## Aim of the task
Please give nothing except the number of lines in the records below that include the word "Attendere".

(Stored entries)
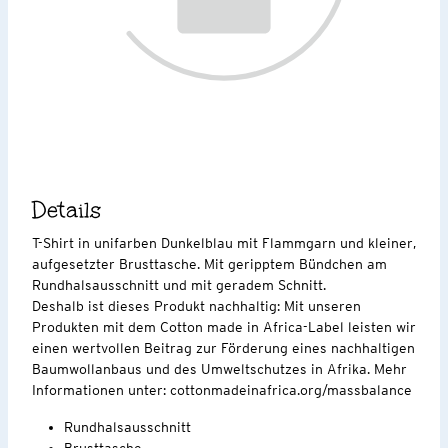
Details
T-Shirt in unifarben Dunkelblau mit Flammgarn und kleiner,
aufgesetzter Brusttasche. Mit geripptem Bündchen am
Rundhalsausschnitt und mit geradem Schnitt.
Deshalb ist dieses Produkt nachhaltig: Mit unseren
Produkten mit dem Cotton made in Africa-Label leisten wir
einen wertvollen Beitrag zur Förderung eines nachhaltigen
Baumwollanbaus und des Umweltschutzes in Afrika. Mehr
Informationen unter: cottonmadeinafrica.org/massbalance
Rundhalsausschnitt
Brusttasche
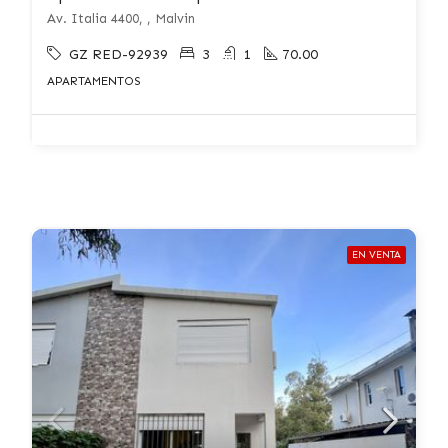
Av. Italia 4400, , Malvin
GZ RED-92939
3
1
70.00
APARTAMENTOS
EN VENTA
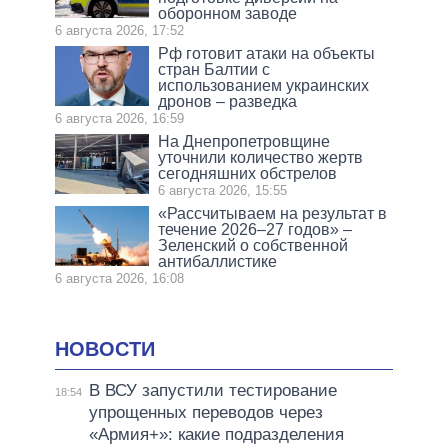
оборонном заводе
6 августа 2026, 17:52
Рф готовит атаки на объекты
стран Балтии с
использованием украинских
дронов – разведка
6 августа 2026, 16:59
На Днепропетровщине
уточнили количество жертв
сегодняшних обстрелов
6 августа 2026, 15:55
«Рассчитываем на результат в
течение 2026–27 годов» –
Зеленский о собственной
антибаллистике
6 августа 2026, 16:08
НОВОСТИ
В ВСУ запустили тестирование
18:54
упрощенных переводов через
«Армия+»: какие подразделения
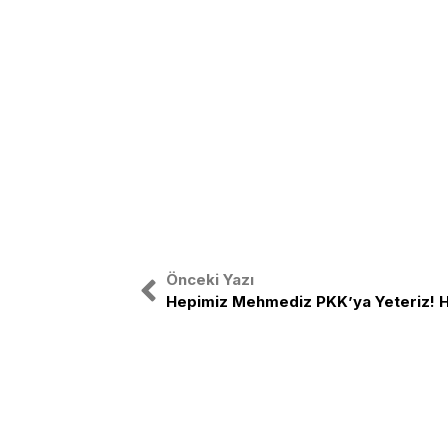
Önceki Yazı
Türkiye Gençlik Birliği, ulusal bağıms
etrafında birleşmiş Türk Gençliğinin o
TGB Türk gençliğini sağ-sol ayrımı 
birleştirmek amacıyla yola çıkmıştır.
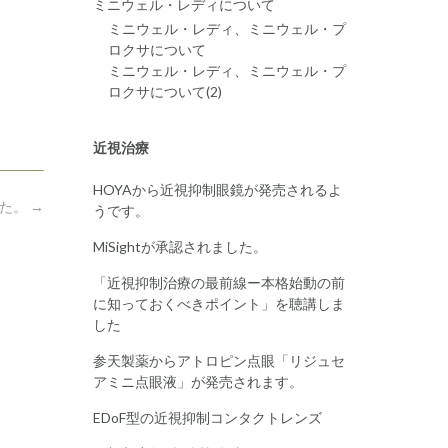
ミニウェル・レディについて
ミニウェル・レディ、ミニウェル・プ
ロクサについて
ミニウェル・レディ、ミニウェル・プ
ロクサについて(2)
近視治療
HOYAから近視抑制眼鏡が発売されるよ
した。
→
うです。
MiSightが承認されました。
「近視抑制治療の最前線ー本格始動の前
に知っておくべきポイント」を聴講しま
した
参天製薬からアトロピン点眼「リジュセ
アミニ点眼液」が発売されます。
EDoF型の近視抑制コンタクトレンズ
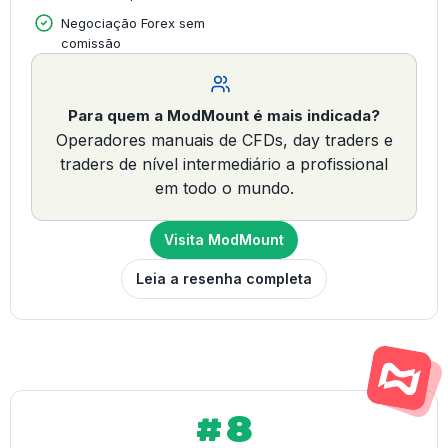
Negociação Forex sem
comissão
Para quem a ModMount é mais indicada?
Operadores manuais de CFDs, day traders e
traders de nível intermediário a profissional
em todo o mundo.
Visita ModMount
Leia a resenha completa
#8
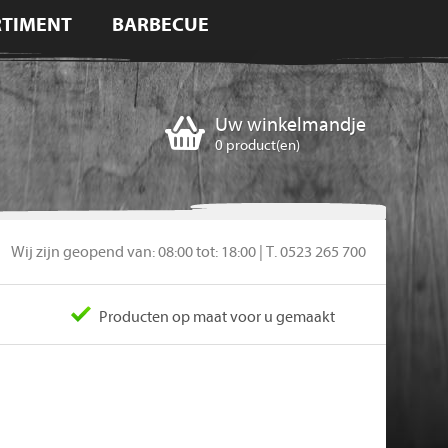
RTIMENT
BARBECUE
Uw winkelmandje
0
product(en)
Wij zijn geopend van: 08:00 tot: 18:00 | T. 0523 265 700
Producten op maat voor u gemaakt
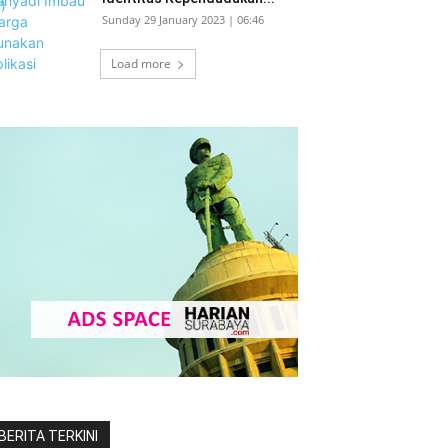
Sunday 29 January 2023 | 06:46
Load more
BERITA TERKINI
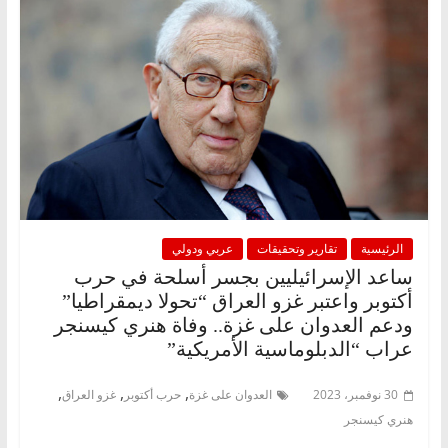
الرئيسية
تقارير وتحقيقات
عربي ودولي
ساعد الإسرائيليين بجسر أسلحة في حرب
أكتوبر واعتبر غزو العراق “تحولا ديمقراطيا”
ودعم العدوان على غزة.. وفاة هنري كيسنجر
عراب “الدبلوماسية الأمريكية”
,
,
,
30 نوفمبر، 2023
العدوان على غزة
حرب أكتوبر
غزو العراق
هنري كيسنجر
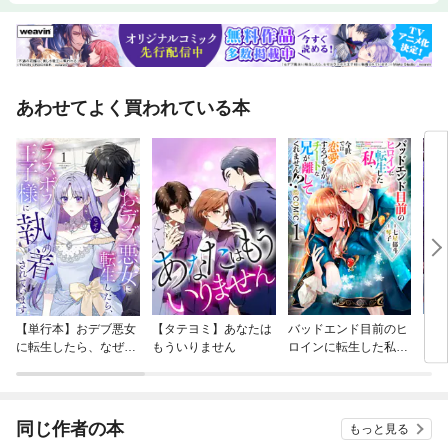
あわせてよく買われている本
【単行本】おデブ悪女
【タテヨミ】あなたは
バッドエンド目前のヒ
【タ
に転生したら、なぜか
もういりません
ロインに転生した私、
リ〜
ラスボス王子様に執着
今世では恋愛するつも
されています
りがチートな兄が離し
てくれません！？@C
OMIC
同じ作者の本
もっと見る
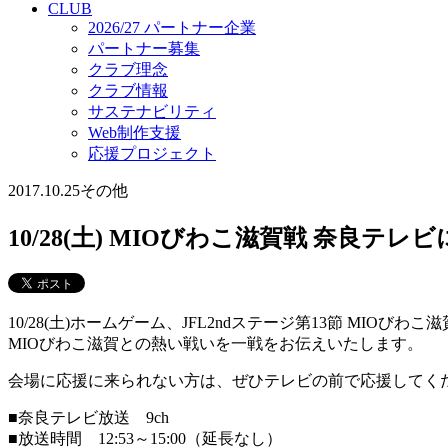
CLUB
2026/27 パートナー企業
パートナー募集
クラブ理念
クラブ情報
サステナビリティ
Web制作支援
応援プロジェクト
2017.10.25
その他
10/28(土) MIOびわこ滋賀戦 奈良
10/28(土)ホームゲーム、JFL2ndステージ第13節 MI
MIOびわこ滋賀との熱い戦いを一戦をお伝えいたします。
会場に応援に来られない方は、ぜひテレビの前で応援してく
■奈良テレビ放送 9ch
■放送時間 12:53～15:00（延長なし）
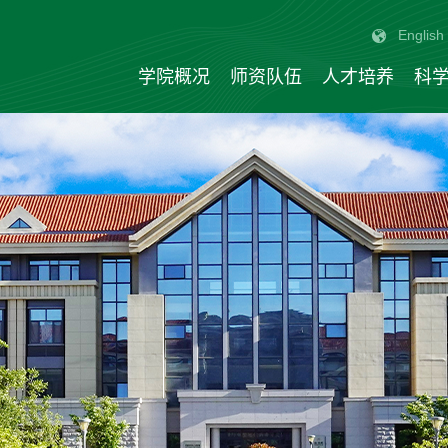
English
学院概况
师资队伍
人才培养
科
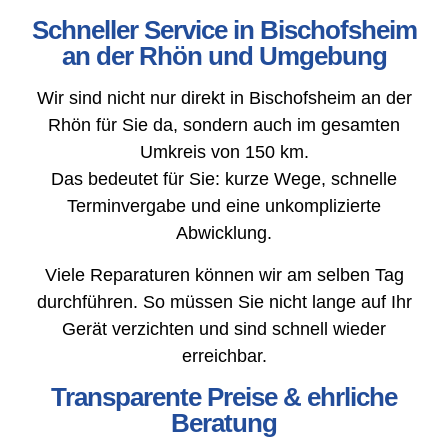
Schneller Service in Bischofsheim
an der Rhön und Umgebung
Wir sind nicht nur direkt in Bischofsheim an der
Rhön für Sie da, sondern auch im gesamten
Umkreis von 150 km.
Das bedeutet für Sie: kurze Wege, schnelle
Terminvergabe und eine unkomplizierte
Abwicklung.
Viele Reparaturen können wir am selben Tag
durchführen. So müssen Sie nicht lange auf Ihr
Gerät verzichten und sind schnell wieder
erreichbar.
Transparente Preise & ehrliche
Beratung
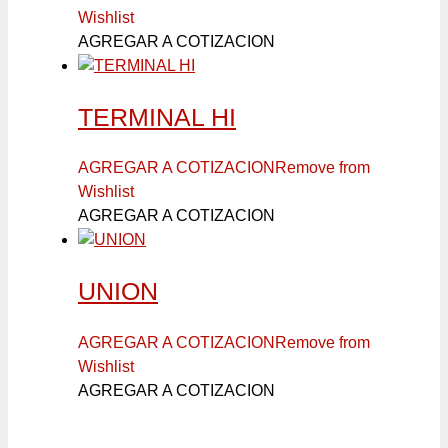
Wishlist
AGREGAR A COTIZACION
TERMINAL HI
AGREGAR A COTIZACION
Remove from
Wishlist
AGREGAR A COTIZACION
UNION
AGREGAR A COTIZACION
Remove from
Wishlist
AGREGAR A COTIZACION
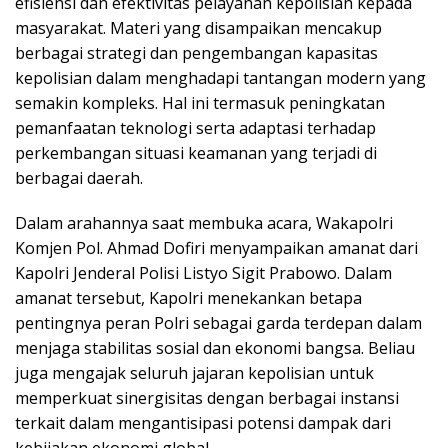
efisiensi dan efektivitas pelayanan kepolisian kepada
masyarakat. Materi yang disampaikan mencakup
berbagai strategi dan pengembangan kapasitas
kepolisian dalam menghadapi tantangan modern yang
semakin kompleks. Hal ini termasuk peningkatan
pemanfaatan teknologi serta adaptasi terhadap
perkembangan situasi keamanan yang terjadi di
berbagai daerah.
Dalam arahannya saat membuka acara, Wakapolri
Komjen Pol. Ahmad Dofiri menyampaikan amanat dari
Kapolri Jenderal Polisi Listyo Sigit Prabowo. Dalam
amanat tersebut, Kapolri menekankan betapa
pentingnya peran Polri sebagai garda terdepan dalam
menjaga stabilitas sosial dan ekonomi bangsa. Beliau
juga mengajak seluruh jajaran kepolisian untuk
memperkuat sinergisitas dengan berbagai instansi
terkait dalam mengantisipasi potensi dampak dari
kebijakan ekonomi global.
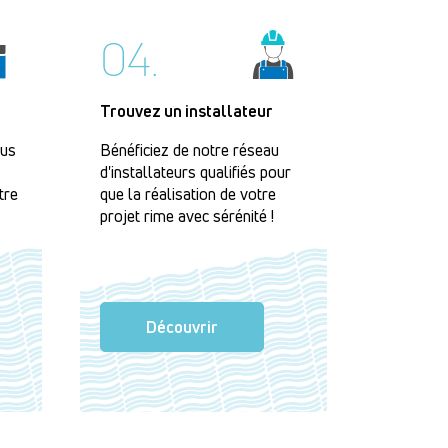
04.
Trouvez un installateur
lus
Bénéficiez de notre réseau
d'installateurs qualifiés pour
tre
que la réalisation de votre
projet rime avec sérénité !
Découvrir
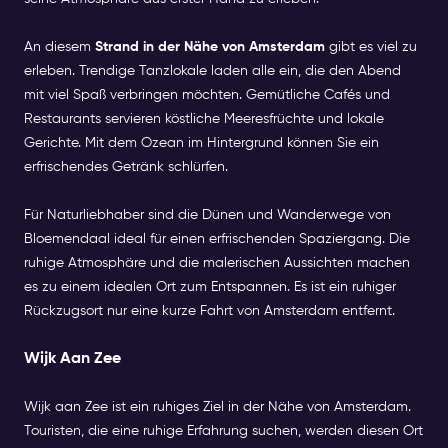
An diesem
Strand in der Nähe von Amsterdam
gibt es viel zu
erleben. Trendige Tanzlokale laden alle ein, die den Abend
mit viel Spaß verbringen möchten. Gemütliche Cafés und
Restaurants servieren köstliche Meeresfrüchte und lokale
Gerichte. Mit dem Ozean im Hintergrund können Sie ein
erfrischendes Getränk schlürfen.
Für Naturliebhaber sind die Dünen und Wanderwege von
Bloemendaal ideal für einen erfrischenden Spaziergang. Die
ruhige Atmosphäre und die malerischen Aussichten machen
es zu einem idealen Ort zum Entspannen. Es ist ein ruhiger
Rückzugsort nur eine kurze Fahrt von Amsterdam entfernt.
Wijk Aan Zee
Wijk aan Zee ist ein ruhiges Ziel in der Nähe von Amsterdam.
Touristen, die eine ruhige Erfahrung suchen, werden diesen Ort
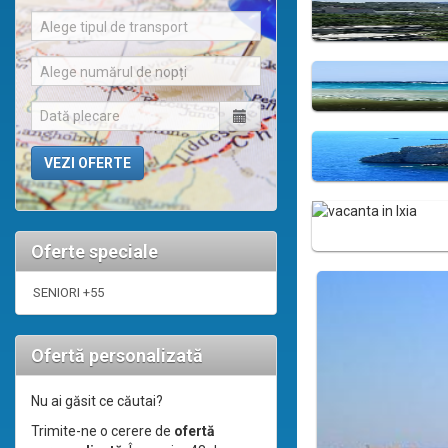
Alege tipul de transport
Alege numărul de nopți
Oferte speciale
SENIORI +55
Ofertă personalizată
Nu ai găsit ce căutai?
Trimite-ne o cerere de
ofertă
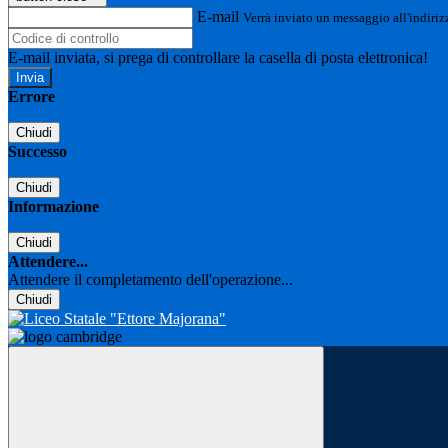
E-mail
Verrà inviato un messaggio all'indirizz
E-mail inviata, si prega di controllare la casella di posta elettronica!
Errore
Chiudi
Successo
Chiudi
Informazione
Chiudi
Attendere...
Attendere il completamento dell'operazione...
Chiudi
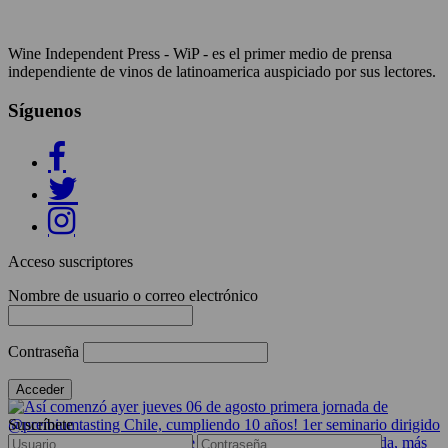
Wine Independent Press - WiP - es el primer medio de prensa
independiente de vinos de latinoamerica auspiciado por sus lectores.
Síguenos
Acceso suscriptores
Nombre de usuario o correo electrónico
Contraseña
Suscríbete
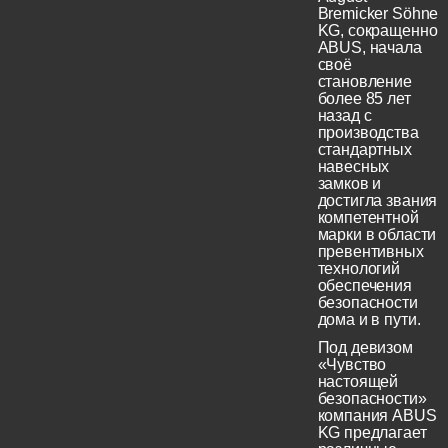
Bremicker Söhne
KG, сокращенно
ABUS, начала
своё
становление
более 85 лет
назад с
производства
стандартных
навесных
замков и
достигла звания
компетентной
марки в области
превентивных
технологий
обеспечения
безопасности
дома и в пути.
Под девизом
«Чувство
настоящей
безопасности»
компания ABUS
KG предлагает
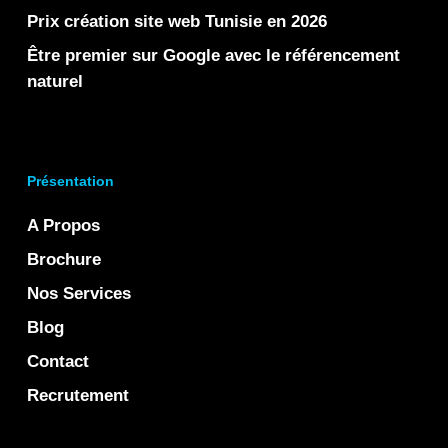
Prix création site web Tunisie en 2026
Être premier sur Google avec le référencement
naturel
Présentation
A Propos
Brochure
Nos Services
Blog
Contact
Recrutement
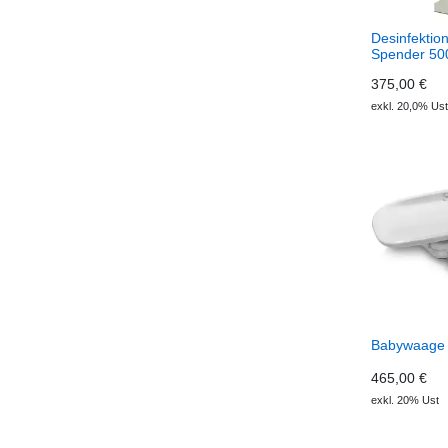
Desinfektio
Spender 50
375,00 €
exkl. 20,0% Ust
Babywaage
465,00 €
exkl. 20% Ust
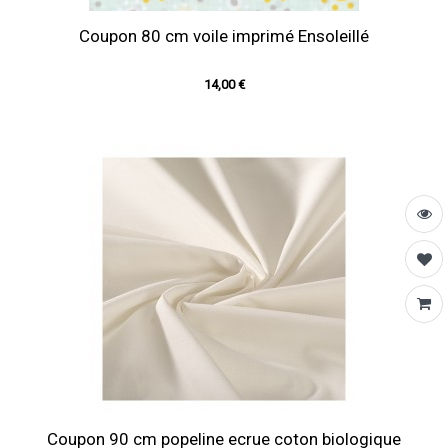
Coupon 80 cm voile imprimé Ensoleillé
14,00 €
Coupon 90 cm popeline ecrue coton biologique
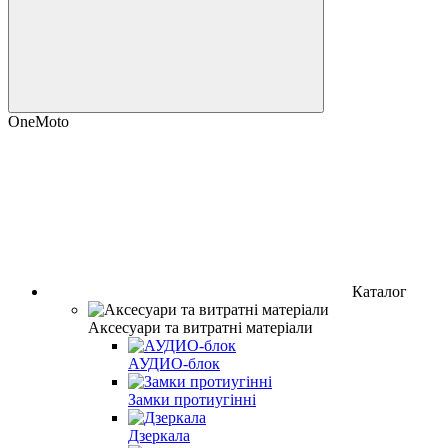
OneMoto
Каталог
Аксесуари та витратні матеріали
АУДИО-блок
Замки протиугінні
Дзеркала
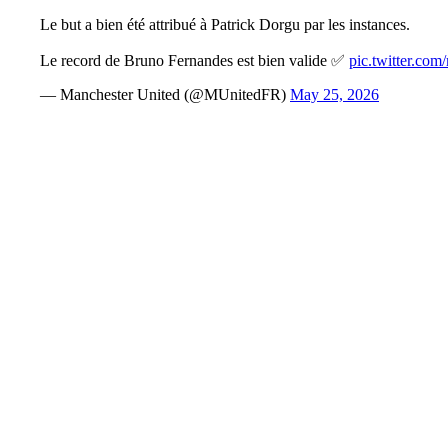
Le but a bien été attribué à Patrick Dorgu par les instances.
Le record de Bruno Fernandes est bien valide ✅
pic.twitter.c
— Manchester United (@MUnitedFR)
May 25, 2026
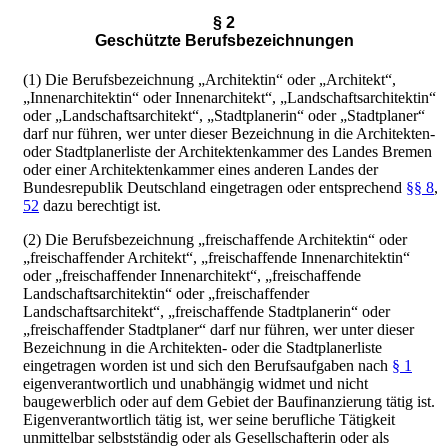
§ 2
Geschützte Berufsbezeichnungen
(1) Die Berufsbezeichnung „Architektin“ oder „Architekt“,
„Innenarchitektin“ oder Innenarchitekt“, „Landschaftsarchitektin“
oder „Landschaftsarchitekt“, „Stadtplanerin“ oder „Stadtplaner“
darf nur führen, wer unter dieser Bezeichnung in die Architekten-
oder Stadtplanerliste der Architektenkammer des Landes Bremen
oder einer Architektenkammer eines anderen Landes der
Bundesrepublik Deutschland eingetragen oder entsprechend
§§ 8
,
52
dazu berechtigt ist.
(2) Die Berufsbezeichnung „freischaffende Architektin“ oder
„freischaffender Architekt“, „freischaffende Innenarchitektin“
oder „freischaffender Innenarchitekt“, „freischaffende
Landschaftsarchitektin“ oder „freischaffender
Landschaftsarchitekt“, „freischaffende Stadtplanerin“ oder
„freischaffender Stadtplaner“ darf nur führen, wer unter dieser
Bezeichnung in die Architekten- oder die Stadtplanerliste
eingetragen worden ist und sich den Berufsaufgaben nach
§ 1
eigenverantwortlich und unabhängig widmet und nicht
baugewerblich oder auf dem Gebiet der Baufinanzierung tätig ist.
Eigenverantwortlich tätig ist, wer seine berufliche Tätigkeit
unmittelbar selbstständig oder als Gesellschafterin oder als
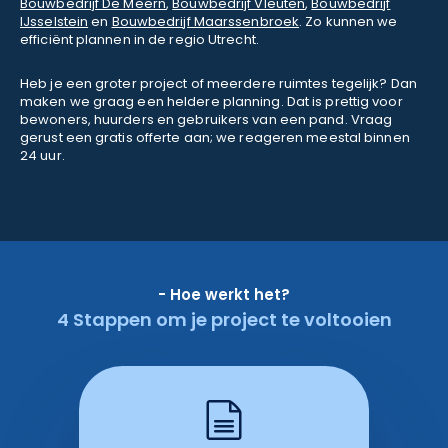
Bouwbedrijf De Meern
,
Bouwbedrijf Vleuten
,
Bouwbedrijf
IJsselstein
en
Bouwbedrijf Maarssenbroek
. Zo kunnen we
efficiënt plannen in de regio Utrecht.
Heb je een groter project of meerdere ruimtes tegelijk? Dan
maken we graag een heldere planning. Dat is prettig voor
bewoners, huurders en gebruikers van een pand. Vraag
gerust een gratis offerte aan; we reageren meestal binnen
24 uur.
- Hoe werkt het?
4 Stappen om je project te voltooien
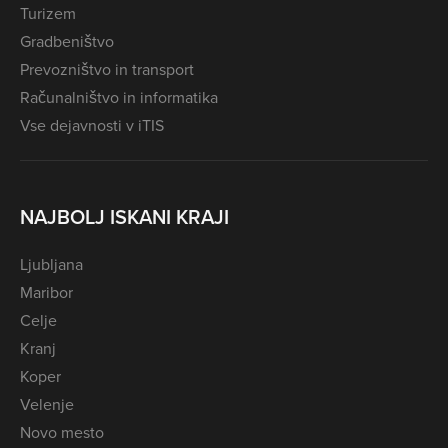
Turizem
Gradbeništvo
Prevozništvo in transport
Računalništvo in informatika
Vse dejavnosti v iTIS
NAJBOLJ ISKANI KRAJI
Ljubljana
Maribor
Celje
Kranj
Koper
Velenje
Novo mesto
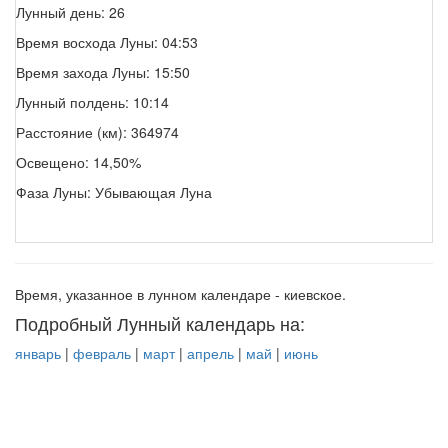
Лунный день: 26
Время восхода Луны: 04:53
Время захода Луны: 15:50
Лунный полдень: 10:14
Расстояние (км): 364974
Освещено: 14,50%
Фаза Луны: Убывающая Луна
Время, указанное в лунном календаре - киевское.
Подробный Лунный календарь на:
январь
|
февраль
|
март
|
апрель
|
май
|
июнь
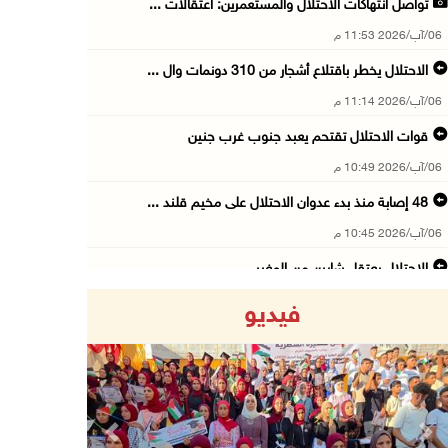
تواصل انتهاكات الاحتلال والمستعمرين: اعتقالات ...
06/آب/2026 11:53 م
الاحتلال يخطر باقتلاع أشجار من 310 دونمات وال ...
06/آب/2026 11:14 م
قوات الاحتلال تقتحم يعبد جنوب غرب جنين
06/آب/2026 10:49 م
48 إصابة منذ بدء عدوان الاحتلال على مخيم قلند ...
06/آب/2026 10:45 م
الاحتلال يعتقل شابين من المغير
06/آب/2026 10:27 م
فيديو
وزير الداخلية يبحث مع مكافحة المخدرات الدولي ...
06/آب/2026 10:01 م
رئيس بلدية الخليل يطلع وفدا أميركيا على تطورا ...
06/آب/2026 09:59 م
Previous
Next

## Output for this exercise
2